Back in the coal mine at a food stand in Yangquan. Lu Jisheng and his wife sell tasty noodle soups with vegetables, eggs and garlic here. A plate costs the equivalent of 80 euro cents. While his wife presses dough into boiling water with a noodle machine, Lu Jisheng is steaming the vegetables on a second hotplate. The two of them use coal for cooking, which comes directly from the mine next door. Even if that is actually no longer allowed.

"We are no longer allowed to burn coal here. Neither at home. That is a huge change for us! I used to buy a ton of coal for the equivalent of 13 euros directly from the mine. With that I could heat the whole winter through. Now, with my new one Gas heating at home, 13 euros is not even enough for a month. Okay, the air is cleaner now - but at what price ?! "

A whole heap of pitch-black coal is piled around 30 centimeters high on the street directly in front of the food stand. The embers glow in the two ovens. It smokes a lot.

"We normal people just prefer to use coal. It is much easier to cook and heat with it. And coal is also cheaper.

The 57-year-old Lu Jisheng used to mine coal underground, today he is improving his pension with the noodle shop. When asked about China's role as the supposed savior of the global climate and new solar and wind power plants, he just shakes his head.

"I see the new technologies as a threat. They are making people unemployed! Our mine here has not been hiring any new people for years. My son is 20. He applied to the mine after finishing vocational school, but didn't get a job. Now works he's somewhere as a security guard. Just three years ago, all the young people who wanted to get a job in one of the mines. Now a lot of people hang out at home and that's not a good thing, of course. "

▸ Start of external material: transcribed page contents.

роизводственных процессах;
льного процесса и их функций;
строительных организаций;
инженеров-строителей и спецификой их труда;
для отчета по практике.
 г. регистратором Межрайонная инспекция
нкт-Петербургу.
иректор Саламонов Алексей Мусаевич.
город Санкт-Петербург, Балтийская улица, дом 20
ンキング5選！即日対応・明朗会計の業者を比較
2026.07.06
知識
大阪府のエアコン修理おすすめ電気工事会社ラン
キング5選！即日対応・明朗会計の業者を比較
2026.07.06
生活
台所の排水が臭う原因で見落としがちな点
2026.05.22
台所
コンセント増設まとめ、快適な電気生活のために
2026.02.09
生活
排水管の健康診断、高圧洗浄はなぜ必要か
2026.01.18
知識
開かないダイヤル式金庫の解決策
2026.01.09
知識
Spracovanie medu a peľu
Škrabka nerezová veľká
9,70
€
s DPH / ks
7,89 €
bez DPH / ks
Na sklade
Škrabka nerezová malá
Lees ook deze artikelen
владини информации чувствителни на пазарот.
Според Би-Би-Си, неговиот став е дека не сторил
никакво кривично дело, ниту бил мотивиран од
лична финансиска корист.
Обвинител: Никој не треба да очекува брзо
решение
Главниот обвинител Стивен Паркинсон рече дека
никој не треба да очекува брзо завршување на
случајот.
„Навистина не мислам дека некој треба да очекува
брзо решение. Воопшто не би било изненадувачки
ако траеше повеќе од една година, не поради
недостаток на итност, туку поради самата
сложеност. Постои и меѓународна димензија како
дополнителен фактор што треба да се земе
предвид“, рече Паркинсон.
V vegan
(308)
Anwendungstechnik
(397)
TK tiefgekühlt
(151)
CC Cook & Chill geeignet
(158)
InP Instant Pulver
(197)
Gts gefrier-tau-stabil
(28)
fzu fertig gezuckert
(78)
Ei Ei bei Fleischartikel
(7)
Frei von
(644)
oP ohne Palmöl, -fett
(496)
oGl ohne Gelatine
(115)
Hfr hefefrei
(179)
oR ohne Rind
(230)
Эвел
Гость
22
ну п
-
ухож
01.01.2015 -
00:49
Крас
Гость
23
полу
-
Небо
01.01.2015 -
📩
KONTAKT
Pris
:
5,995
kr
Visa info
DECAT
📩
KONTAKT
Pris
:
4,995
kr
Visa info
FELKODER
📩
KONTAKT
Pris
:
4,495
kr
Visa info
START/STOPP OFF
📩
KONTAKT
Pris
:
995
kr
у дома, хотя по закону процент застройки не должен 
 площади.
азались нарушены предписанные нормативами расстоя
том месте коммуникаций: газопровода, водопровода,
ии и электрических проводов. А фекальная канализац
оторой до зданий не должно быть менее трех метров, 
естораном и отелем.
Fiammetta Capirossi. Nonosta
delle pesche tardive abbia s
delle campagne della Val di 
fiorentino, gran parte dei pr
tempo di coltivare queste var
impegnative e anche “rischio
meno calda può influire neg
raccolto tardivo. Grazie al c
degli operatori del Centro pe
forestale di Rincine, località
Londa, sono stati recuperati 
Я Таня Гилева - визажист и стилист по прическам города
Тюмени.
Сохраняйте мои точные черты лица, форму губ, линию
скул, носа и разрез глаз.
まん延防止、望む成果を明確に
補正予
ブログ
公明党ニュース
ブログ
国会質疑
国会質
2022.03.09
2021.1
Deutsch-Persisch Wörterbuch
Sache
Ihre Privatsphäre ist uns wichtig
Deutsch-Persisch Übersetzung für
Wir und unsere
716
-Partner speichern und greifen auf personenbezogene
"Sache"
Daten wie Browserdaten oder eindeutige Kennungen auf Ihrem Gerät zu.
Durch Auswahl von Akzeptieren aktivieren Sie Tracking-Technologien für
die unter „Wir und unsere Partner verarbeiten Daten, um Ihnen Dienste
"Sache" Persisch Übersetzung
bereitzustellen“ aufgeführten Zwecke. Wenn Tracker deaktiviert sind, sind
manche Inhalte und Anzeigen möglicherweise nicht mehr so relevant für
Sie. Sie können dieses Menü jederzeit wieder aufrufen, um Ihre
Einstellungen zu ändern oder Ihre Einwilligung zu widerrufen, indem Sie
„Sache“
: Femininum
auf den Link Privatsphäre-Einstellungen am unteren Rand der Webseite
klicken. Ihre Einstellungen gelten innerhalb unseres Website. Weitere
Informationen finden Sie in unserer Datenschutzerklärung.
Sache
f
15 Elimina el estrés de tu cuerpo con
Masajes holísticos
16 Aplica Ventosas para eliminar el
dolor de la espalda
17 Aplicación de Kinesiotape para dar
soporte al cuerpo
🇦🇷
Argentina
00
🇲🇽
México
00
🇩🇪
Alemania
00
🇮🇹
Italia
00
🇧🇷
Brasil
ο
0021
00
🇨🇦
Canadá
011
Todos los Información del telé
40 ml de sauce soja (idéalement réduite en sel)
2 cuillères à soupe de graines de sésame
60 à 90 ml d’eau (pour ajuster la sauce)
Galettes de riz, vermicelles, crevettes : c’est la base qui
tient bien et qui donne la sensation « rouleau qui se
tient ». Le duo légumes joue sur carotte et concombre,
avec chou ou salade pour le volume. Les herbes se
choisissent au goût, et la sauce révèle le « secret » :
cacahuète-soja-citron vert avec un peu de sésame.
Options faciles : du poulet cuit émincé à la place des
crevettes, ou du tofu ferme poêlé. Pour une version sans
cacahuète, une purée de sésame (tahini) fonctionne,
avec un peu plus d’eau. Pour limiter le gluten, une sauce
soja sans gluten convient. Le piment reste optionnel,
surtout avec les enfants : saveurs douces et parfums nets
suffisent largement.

In terms of structural change, the Beijing government and the numerous provincial governments will have to do a lot of work in the next few years. Open debates about the pros and cons of political decisions are not held in China. There is no such thing as a civil society. People are used to politics making decisions that they then have to implement. In the past few years this has worked reasonably silently, thanks to the enormous economic growth, constantly rising wages and better living conditions. However, the structural change associated with China's energy transition is one of the greatest challenges facing society in recent decades. Greenpeace environmentalist Li Shuo is nevertheless cautiously optimistic:

"More and more people are realizing the enormous consequences associated with the use of fossil fuels. You can see them in climate change and also in the polluted waters and dirty air in China. People today can understand better than they used to be that the turning point is heading too clean energy is a good thing. "

New coal-fired power plants are still going online in China. Statistically speaking, the country no longer needs them. Because the electricity production from renewables is now growing faster than the electricity demand. One of the reasons for this is the huge solar projects such as the floating photovoltaic power plant on the lake in Anhui province. Project leader Jiang Fan:

"Five years ago only a few farmers lived here who caught fish and raised ducks. But the sun shines strongly here too, and so we have revived this long-abandoned area."

As far as China's ambivalent role as a climate protector is concerned, the glass is more half full than half empty, according to Greenpeace expert Li Shuo. The crucial question now is how the country can get the rest of the glass full.

"It's half full rather than half empty. I think the question is how fast we can fill the other half of the glass."